Monowe ricalca la struttura della polis, con tutti i suoi sistemi, le sue infrastrutture, intrattenimenti, costringendola a misura del singolo, ad uso privato, individuale. Riproduce un sistema comunitario in una versione per il singolo, al di sopra di quello esistente.
Monowe, il titolo del progetto, è anche il nome della città.
È una combinazione di due parole, mono e we

Il mio interesse si era indirizzato fin da subito verso l’area della manifattura delle arti proprio perché mi sembrava un’area indecisa, risultato dell’incrocio e della sovrapposizione di diversi progetti e piani di riqualificazione urbana (vedi ponte Aldo Rossi, cinema Embassy e Manifattura tabacchi) che rendono questa porzione della città un ibrido tra nuovo, ‘riqualificato’ e sedimentato. Inoltre quest’area è caratterizzata dalla presenza sotterranea di diversi canali che s’incrociano proprio in un punto e sono l’ultima testimonianza dell’antico livello della città sottostante.

La città all’interno della città esistente è progettata per una persona sola. Esaspera, contraddicendolo, il significato stesso di città-polis. Si tratta di una città costruita in altezza, che sovrasta quella attuale. La città per una persona sola rappresenta l’esasperazione di processi di speculazione edilizia e riproduce il meccanismo delle gated communities: un luogo talmente esclusivo da diventare una sorta di prigione nella quale l’unico abitante decide di vivere spontaneamente. Da una parte risponde alla paura dell’altro e alla volontà di difendere con confini netti i propri beni ed effetti personali; dall’altra, ragiona sul modello di città utopica come un ripensamento da zero della dimensione cittadina fino a contraddirne il significato stesso: non più insieme di cittadini ma un’istituzione per un singolo.
Il mio obiettivo era quello di proporre un'esperienza in tempo reale di un’architettura immaginaria del futuro.

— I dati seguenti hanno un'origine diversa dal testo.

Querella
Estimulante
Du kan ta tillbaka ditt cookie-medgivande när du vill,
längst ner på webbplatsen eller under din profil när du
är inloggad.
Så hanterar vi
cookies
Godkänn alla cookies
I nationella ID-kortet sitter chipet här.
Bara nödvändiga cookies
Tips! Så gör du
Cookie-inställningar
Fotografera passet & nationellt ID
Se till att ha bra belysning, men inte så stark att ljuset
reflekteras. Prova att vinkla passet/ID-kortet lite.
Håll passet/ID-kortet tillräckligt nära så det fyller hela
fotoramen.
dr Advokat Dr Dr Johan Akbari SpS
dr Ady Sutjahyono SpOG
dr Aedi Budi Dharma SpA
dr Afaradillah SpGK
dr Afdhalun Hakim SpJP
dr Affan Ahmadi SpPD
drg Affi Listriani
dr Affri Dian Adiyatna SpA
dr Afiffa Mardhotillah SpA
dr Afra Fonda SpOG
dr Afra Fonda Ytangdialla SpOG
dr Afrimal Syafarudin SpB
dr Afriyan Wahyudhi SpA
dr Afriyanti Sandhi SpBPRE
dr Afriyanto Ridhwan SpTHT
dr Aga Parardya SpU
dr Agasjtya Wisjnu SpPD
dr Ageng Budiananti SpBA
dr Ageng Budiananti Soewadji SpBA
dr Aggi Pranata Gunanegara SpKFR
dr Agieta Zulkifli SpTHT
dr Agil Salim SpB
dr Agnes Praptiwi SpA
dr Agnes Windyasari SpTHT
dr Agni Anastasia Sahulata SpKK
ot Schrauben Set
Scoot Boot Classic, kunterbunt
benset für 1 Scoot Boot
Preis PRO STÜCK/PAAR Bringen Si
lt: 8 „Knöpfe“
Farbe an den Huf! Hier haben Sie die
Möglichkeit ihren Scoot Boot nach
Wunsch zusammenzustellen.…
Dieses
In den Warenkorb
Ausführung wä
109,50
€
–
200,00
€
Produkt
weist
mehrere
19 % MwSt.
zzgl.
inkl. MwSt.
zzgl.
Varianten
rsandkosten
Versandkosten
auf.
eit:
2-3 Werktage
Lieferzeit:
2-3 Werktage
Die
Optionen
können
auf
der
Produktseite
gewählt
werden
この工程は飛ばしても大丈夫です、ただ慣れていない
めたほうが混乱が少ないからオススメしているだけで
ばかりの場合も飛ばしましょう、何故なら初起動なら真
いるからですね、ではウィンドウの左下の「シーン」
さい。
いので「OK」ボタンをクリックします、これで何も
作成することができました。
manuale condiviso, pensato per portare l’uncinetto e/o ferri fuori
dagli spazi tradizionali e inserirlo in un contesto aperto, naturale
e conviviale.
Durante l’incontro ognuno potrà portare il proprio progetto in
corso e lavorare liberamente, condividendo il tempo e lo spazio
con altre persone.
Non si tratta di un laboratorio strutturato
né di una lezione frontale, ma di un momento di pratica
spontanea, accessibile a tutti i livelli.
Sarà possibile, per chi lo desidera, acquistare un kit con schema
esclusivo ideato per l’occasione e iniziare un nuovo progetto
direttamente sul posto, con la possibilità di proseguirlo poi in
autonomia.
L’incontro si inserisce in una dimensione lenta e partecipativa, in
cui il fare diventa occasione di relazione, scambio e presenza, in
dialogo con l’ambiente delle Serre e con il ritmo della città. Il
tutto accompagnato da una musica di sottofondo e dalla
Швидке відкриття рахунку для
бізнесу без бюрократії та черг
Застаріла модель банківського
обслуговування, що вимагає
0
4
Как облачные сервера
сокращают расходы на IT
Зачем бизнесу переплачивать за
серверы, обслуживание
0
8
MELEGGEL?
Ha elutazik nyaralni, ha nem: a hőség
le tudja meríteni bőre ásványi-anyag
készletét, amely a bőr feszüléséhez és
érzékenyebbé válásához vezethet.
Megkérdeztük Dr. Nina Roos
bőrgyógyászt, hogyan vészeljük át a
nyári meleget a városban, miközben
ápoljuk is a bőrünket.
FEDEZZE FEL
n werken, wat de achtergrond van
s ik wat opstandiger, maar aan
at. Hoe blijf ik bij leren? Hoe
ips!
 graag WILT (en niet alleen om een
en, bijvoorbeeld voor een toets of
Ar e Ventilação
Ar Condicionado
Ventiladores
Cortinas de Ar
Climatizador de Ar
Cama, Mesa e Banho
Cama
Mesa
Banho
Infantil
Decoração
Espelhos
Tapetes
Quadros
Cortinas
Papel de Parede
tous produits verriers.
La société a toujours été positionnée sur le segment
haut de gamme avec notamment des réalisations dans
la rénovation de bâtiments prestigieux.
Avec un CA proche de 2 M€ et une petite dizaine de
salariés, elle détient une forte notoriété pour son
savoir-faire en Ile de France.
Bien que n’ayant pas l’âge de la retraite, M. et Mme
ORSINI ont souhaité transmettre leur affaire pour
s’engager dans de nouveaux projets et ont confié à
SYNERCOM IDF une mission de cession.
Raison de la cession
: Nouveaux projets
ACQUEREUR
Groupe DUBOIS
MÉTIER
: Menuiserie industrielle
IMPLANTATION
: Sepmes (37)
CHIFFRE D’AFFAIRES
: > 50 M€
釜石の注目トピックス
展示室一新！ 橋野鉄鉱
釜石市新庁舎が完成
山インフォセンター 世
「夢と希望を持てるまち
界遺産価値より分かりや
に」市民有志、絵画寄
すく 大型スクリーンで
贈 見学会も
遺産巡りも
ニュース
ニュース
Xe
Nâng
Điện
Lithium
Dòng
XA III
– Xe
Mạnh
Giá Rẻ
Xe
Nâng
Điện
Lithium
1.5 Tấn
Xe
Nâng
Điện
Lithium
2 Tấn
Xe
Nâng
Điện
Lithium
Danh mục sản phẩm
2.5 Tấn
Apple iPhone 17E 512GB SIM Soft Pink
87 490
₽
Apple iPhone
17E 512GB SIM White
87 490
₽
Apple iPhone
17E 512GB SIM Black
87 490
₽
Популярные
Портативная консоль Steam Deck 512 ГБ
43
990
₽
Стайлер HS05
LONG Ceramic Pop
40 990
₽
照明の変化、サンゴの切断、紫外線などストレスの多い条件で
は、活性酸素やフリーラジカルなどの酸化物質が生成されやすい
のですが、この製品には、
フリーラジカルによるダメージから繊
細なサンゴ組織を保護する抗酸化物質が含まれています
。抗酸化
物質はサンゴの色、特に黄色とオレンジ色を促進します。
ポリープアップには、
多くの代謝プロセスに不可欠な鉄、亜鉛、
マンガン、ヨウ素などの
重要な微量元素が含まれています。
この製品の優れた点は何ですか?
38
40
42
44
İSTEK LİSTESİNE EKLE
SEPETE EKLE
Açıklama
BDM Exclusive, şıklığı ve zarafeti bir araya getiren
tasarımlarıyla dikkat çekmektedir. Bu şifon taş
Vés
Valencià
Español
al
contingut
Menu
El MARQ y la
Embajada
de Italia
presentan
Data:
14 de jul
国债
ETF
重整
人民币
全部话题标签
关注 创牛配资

Le due strutture installate nello spazio pubblico accennavano a un potenziale sviluppo della città verso l’alto, e si completavano grazie alla parte narrativa del lavoro, in forma di audio guida. L’elemento scultoreo in questo caso presentava un’estetica volutamente incompleta, mentre l’audioguida descriveva le forme a venire suggerendo le potenzialità d’uso della città. In questa compenetrazione fra forme scultoree non concluse e descrizioni narrative, la partecipazione dello spettatore avveniva attraverso l’immaginazione e l’interpretazione individuali.